It’s a real town, not a movie set

About 14 miles northwest of Taos, on a high desert mesa with views stretching to the Sangre de Cristo Mountains, sits what might be the strangest neighborhood in the country.

Roughly 90 homes spread across 630 acres, and not one of them has a power bill, a furnace, or a connection to the water main. They’re built from old tires and glass bottles, and they grow bananas inside.

The closer you get, the less it looks like anything you’ve seen before.

Earthship Biotecture landscape in Taos, New Mexico.

You might drive right past it

Approaching from the north, the neighborhood almost disappears into the landscape. A small windmill pokes above the desert floor.
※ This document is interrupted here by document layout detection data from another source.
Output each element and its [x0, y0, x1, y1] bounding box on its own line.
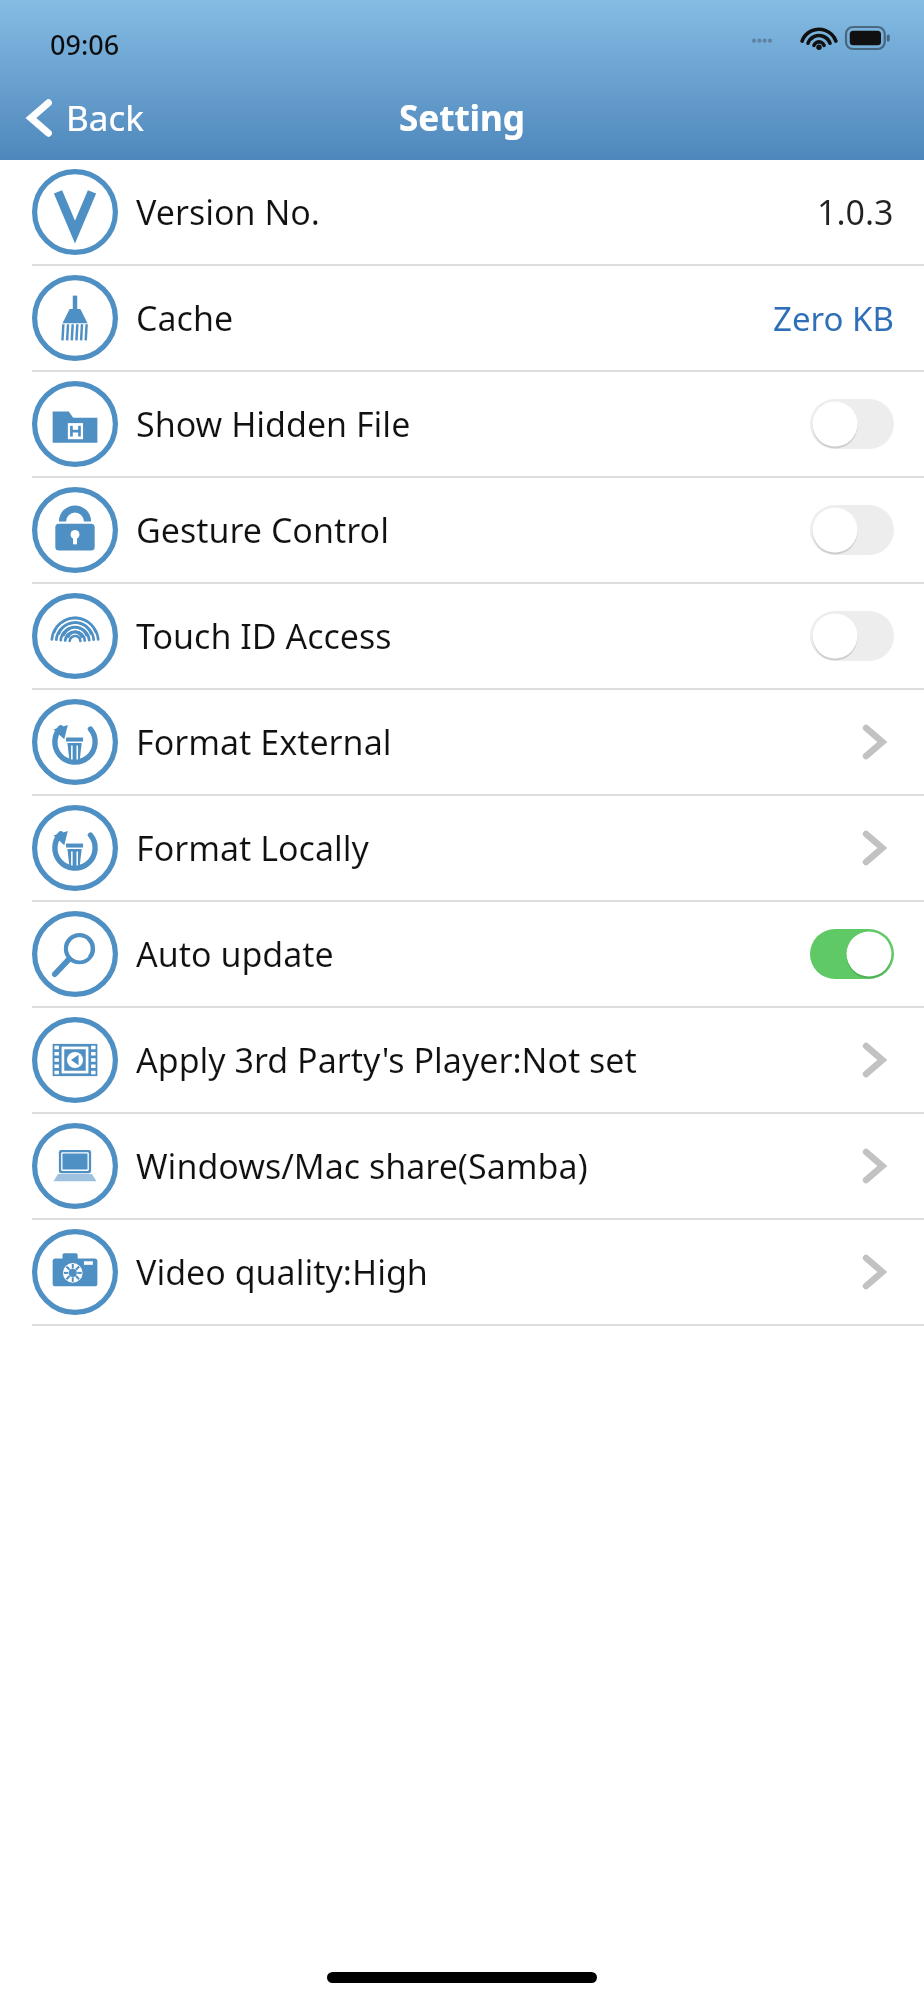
staticText: Version No.	[136, 189, 817, 235]
staticText: Gesture Control	[136, 507, 810, 553]
staticText: Auto update	[136, 931, 810, 977]
staticText: Format Locally	[136, 825, 854, 871]
button[interactable]: Version No.	[0, 160, 924, 266]
staticText: Video quality:High	[136, 1249, 854, 1295]
staticText: Touch ID Access	[136, 613, 810, 659]
button[interactable]: Off	[810, 611, 894, 661]
button[interactable]: Format Locally	[0, 796, 924, 902]
button[interactable]: Touch ID Access	[0, 584, 924, 690]
other: Open Windows/Mac share(Samba)	[854, 1146, 894, 1186]
button[interactable]: Apply 3rd Party's Player:Not set	[0, 1008, 924, 1114]
button[interactable]: Off	[810, 505, 894, 555]
button[interactable]: Auto update	[0, 902, 924, 1008]
staticText: 09:06	[50, 26, 120, 63]
button[interactable]: Cache	[0, 266, 924, 372]
other: Open Format Locally	[854, 828, 894, 868]
other: Open Apply 3rd Party's Player:Not set	[854, 1040, 894, 1080]
button[interactable]: Off	[810, 399, 894, 449]
button[interactable]: Back	[20, 88, 152, 148]
other: Open Video quality:High	[854, 1252, 894, 1292]
other: Open Format External	[854, 722, 894, 762]
staticText: Setting	[399, 94, 525, 142]
staticText: Zero KB	[773, 296, 894, 341]
button[interactable]: Show Hidden File	[0, 372, 924, 478]
staticText: Windows/Mac share(Samba)	[136, 1143, 854, 1189]
staticText: Apply 3rd Party's Player:Not set	[136, 1037, 854, 1083]
button[interactable]: Windows/Mac share(Samba)	[0, 1114, 924, 1220]
staticText: Format External	[136, 719, 854, 765]
staticText: 1.0.3	[817, 189, 894, 235]
button[interactable]: On	[810, 929, 894, 979]
button[interactable]: Format External	[0, 690, 924, 796]
staticText: Show Hidden File	[136, 401, 810, 447]
button[interactable]: Gesture Control	[0, 478, 924, 584]
staticText: Back	[66, 94, 144, 142]
staticText: Cache	[136, 295, 773, 341]
button[interactable]: Video quality:High	[0, 1220, 924, 1326]
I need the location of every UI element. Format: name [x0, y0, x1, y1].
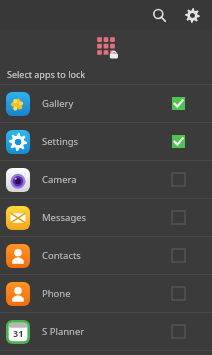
button[interactable]: Contacts	[0, 237, 212, 274]
button[interactable]: App lock	[93, 34, 119, 60]
staticText: Phone	[42, 287, 171, 300]
button[interactable]: Messages	[0, 199, 212, 236]
staticText: Messages	[42, 211, 171, 224]
button[interactable]: Phone	[0, 275, 212, 312]
button[interactable]: Search	[144, 0, 174, 30]
button[interactable]: Settings	[0, 123, 212, 160]
staticText: Settings	[42, 135, 171, 148]
staticText: Select apps to lock	[7, 68, 86, 80]
staticText: Contacts	[42, 249, 171, 262]
staticText: S Planner	[42, 325, 171, 338]
staticText: 31	[13, 327, 24, 339]
button[interactable]: Gallery	[0, 85, 212, 122]
button[interactable]: Camera	[0, 161, 212, 198]
staticText: Gallery	[42, 97, 171, 110]
staticText: Camera	[42, 173, 171, 186]
button[interactable]: Settings	[177, 0, 207, 30]
button[interactable]: 31	[0, 313, 212, 350]
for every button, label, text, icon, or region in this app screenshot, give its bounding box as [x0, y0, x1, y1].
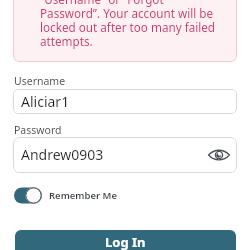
staticText: Andrew0903: [21, 145, 104, 164]
button[interactable]: Remember Me: [14, 187, 117, 204]
button[interactable]: Aliciar1: [13, 89, 237, 114]
staticText: Login failed. Please check your “Usernam…: [40, 0, 218, 50]
staticText: Aliciar1: [21, 92, 70, 111]
staticText: Remember Me: [49, 189, 117, 202]
staticText: Log In: [105, 233, 146, 250]
button[interactable]: Show password: [207, 145, 231, 165]
staticText: Password: [14, 123, 62, 137]
button[interactable]: Log In: [15, 230, 236, 250]
staticText: Username: [14, 74, 66, 88]
button[interactable]: Andrew0903: [13, 137, 237, 173]
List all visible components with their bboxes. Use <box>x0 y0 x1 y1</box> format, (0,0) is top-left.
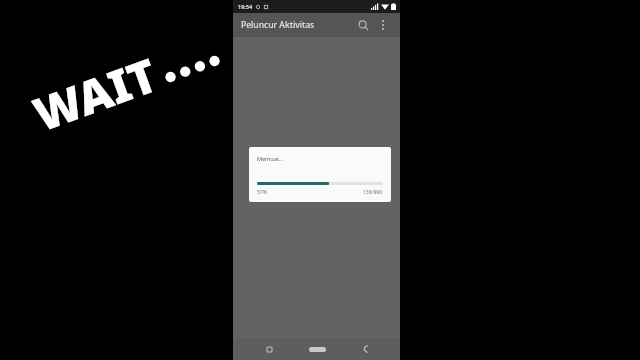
button[interactable]: Search <box>354 16 372 34</box>
button[interactable]: Back <box>357 341 373 357</box>
button[interactable]: More options <box>374 16 392 34</box>
staticText: 19:54 <box>238 3 253 10</box>
staticText: WAIT <box>25 43 166 145</box>
staticText: 57% <box>257 189 267 196</box>
staticText: Peluncur Aktivitas <box>241 19 315 31</box>
button[interactable]: Home <box>261 341 277 357</box>
button[interactable]: Recents <box>304 341 330 357</box>
staticText: 136/996 <box>363 189 383 196</box>
staticText: Memuat... <box>257 155 284 162</box>
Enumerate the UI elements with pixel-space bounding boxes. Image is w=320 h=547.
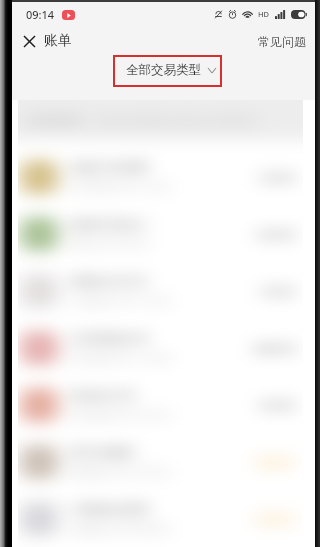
staticText: 滴滴出行打车 <box>70 273 148 289</box>
staticText: 常见问题 <box>258 34 306 49</box>
staticText: 全部交易类型 <box>126 62 201 78</box>
staticText: 微信红包收入 <box>70 216 148 232</box>
staticText: 待支付 <box>256 511 295 527</box>
staticText: -268.00 <box>250 339 295 357</box>
staticText: -18.50 <box>257 282 295 300</box>
button[interactable]: 拼多多订单 <box>18 376 303 433</box>
staticText: 账单 <box>44 32 72 50</box>
button[interactable]: 常见问题 <box>258 34 316 49</box>
staticText: +20.00 <box>254 225 295 243</box>
button[interactable]: 全部交易类型 <box>120 58 222 82</box>
button[interactable]: 关闭 <box>17 29 41 53</box>
button[interactable]: 星巴克咖啡 <box>18 433 303 490</box>
button[interactable]: 微信红包收入 <box>18 205 303 262</box>
staticText: 09:14 <box>26 7 55 22</box>
staticText: 星巴克咖啡 <box>70 444 135 460</box>
button[interactable]: 美团订单消费 <box>18 148 303 205</box>
button[interactable]: 滴滴出行打车 <box>18 262 303 319</box>
button[interactable]: 中国移动话费 <box>18 490 303 547</box>
staticText: HD <box>258 9 270 19</box>
staticText: 待支付 <box>256 454 295 470</box>
staticText: 京东商城订单 <box>70 330 148 346</box>
button[interactable]: 京东商城订单 <box>18 319 303 376</box>
staticText: 中国移动话费 <box>70 501 148 517</box>
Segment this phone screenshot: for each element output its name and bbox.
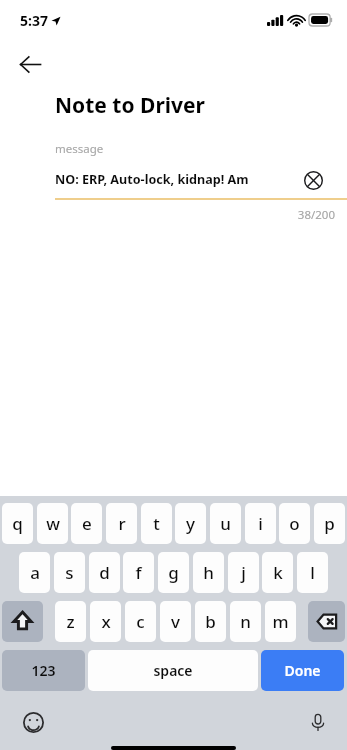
button[interactable]: h [193, 552, 224, 593]
staticText: l [310, 561, 315, 584]
button[interactable]: y [175, 503, 206, 544]
button[interactable]: t [141, 503, 172, 544]
staticText: m [272, 610, 289, 633]
staticText: u [220, 512, 231, 535]
button[interactable]: space [88, 650, 258, 691]
staticText: Note to Driver [55, 91, 205, 120]
staticText: NO: ERP, Auto-lock, kidnap! Am Chinese [55, 171, 300, 188]
button[interactable]: c [125, 601, 156, 642]
button[interactable]: k [262, 552, 293, 593]
staticText: n [240, 610, 251, 633]
button[interactable]: q [2, 503, 33, 544]
staticText: p [324, 512, 335, 535]
staticText: 5:37 [20, 11, 48, 30]
button[interactable]: Backspace [308, 601, 345, 642]
button[interactable]: Done [261, 650, 344, 691]
button[interactable]: b [195, 601, 226, 642]
staticText: z [66, 610, 75, 633]
button[interactable]: z [55, 601, 86, 642]
staticText: s [65, 561, 74, 584]
staticText: y [186, 512, 195, 535]
button[interactable]: u [210, 503, 241, 544]
button[interactable]: s [54, 552, 85, 593]
staticText: space [153, 661, 193, 680]
button[interactable]: f [123, 552, 154, 593]
button[interactable]: e [71, 503, 102, 544]
button[interactable]: m [265, 601, 296, 642]
button[interactable]: Emoji [19, 708, 47, 736]
button[interactable]: NO: ERP, Auto-lock, kidnap! Am Chinese [55, 166, 300, 192]
staticText: r [118, 512, 126, 535]
button[interactable]: w [37, 503, 68, 544]
staticText: d [99, 561, 110, 584]
button[interactable]: Dictation [304, 708, 332, 736]
staticText: c [136, 610, 145, 633]
staticText: w [46, 512, 60, 535]
staticText: k [273, 561, 283, 584]
button[interactable]: l [297, 552, 328, 593]
staticText: h [203, 561, 214, 584]
staticText: i [258, 512, 263, 535]
button[interactable]: d [89, 552, 120, 593]
button[interactable]: v [160, 601, 191, 642]
staticText: x [101, 610, 111, 633]
button[interactable]: i [245, 503, 276, 544]
staticText: e [82, 512, 92, 535]
button[interactable]: j [228, 552, 259, 593]
button[interactable]: x [90, 601, 121, 642]
staticText: message [55, 141, 104, 157]
staticText: o [289, 512, 300, 535]
staticText: t [153, 512, 160, 535]
button[interactable]: p [314, 503, 345, 544]
staticText: g [168, 561, 179, 584]
staticText: v [171, 610, 180, 633]
button[interactable]: g [158, 552, 189, 593]
staticText: Done [284, 661, 321, 680]
staticText: b [205, 610, 216, 633]
button[interactable]: r [106, 503, 137, 544]
button[interactable]: Shift [2, 601, 43, 642]
staticText: f [135, 561, 142, 584]
button[interactable]: 123 [2, 650, 85, 691]
button[interactable]: n [230, 601, 261, 642]
staticText: 123 [31, 661, 56, 680]
button[interactable]: a [19, 552, 50, 593]
staticText: 38/200 [297, 207, 335, 223]
button[interactable]: Back [14, 48, 46, 80]
staticText: q [12, 512, 23, 535]
button[interactable]: Clear text [299, 166, 327, 194]
staticText: a [30, 561, 40, 584]
staticText: j [241, 561, 246, 584]
button[interactable]: o [279, 503, 310, 544]
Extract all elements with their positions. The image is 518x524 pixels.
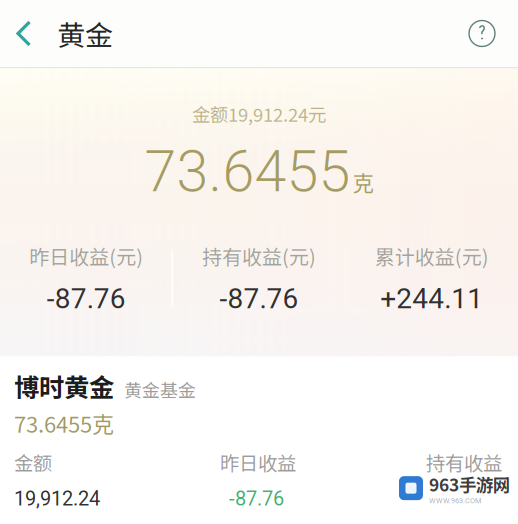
staticText: 金额 [14, 448, 52, 476]
staticText: -87.76 [229, 487, 284, 510]
button[interactable]: Help [446, 0, 518, 67]
staticText: 金额19,912.24元 [192, 100, 326, 127]
staticText: 963手游网 [429, 471, 510, 496]
staticText: 昨日收益 [220, 448, 296, 476]
button[interactable]: Back [0, 0, 57, 67]
staticText: 持有收益(元) [202, 241, 316, 270]
staticText: -87.76 [47, 282, 126, 315]
staticText: 持有收益 [426, 448, 502, 476]
staticText: 昨日收益(元) [29, 241, 143, 270]
staticText: 73.6455克 [14, 407, 114, 439]
staticText: 73.6455 [144, 138, 350, 205]
staticText: 黄金 [57, 13, 113, 54]
staticText: -87.76 [220, 282, 298, 315]
staticText: 黄金基金 [124, 376, 196, 402]
staticText: 19,912.24 [14, 487, 100, 510]
staticText: WWW.963.COM [429, 496, 481, 505]
staticText: +244.11 [380, 282, 483, 315]
staticText: 博时黄金 [14, 368, 114, 404]
staticText: 克 [352, 166, 374, 197]
staticText: 累计收益(元) [375, 241, 489, 270]
button[interactable]: 黄金 [57, 0, 113, 67]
Maybe a turret. That’s about it.

Come from the south, though, and sunlight bounces off walls of glass, and strange, beautiful shapes start rising from the earth.

These are Earthships, homes built almost entirely from recycled and natural materials, and they have a way of hiding until suddenly they don’t.

Unusual house built of bottles, tires and concrete. Earthship Biotecture

One architect’s tire experiment in 1972

Michael Reynolds arrived in Taos in 1969, fresh out of the University of Cincinnati with an architecture degree and a head full of ideas.

News stories about growing landfills and a shortage of affordable housing got him thinking about the materials people threw away. In 1972, he built his first home from discarded steel and tin cans wired into bricks.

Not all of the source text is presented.